I'm trying to implement multiprocessing in my code to make it faster.
To make it easier to understand I will just say the program fits an observed curve using a linear combination of a library of curves and from that measures properties of the observed curve.
I have to do this for over 400 curves and in order to estimate the errors of these properties I perform a Monte Carlo simulation, which means I have to iterate a number of times each calculation.
This takes a lot of time and work, and granted I believe it is a CPU-bound task I figured I'd use multiprocessing in the error estimation step. Here's a simplification of my code:
Without multiprocessing
import numpy as np
import fitting_package
import multiprocessing
def estimate_errors(best_fit_curve, signal_to_noise, fit_kwargs, iterations=100)
results = defaultdict(list)
def fit(best_fit_curve, signal_to_noise, fit_kwargs, results):
# Here noise is added to simulate a new curve (Monte Carlo simulation)
noise = best_fit/signal_to_noise
simulated_curve = np.random.normal(best_fit_curve, noise)
# The arguments from the original fit (outside the error estimation) are passed to the fitting
fit_kwargs.update({'curve' : simulated_curve})
# The fit is performed and it returns the properties packed together
solutions = fitting_package(**fit_kwargs)
# There are more properties so this is a simplification
property_1, property_2 = solutions
aux_dict = {'property_1' : property_1, 'property_2' : property_2}
for key, value in aux_dict.items():
results[key].append(values)
for _ in range(iterations):
fit(best_fit_curve, signal_to_noise, fit_kwargs, results)
return results
With multiprocessing
def estimate_errors(best_fit_curve, signal_to_noise, fit_kwargs, iterations=100)
def fit(best_fit_curve, signal_to_noise, fit_kwargs, queue):
results = queue.get()
noise = best_fit/signal_to_noise
simulated_curve = np.random.normal(best_fit_curve, noise)
fit_kwargs.update({'curve' : simulated_curve})
solutions = fitting_package(**fit_kwargs)

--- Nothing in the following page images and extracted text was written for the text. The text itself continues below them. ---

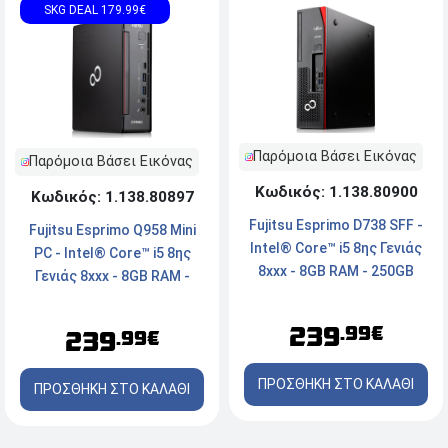
SKG DEAL 179.99€
Παρόμοια Βάσει Εικόνας
Παρόμοια Βάσει Εικόνας
Κωδικός: 1.138.80900
Κωδικός: 1.138.80897
Fujitsu Esprimo D738 SFF -
Fujitsu Esprimo Q958 Mini
Intel® Core™ i5 8ης Γενιάς
PC - Intel® Core™ i5 8ης
8xxx - 8GB RAM - 250GB
Γενιάς 8xxx - 8GB RAM -
NVMe SSD - 2x DisplayPort,
240GB SSD - DisplayPort,
DVI, Type-C - Windows 11
DVI, Type-C - Windows 11
239
.99€
239
.99€
Pro
Pro
ΠΡΟΣΘΗΚΗ ΣΤΟ ΚΑΛΑΘΙ
ΠΡΟΣΘΗΚΗ ΣΤΟ ΚΑΛΑΘΙ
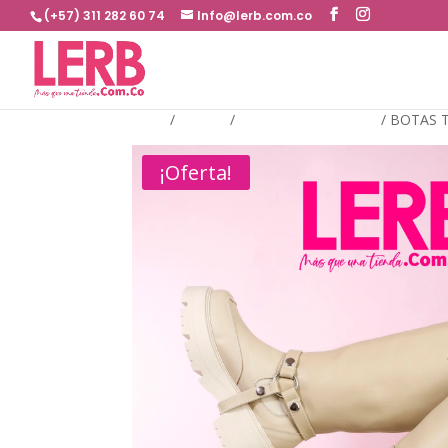
(+57) 311 282 60 74
Info@lerb.com.co
Inicio
/
BOTAS
/
BOTAS CAÑA LARGA
/
BOTAS T
¡Oferta!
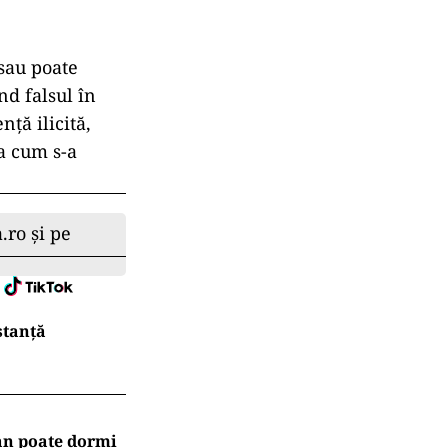
sau poate
nd falsul în
ță ilicită,
șa cum s-a
.ro și pe
stanță
an poate dormi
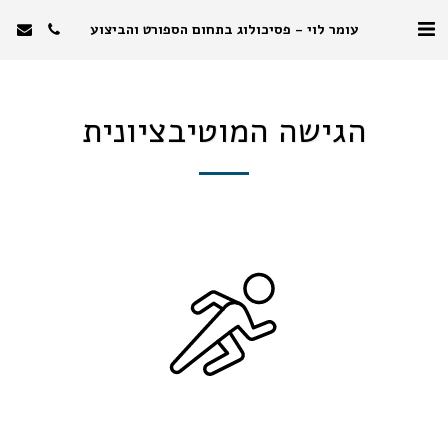
עומר לוי - פסיכולוג בתחום הספורט והביצוע
הגישה המוטיבציונית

property_1, property_2 = solutions
aux_dict = {'property_1' : property_1, 'property_2' : property_2}
for key, value in aux_dict.items():
results[key].append(values)
queue.put(results)
process_list = []
queue = multiprocessing.Queue()
queue.put(defaultdict(list))
for _ in range(iterations):
process = multiprocessing.Process(target=fit, args=(best_fit_curve, signal_to_noise, fit_kwargs, queue))
process.start()
process_list.append(process)
for p in process_list:
p.join()
results = queue.get()
return results
I thought using multiprocessing would save time, but it actually takes more than double than the other way to do it. Why is this? Is there anyway I can make it faster with multiprocessing?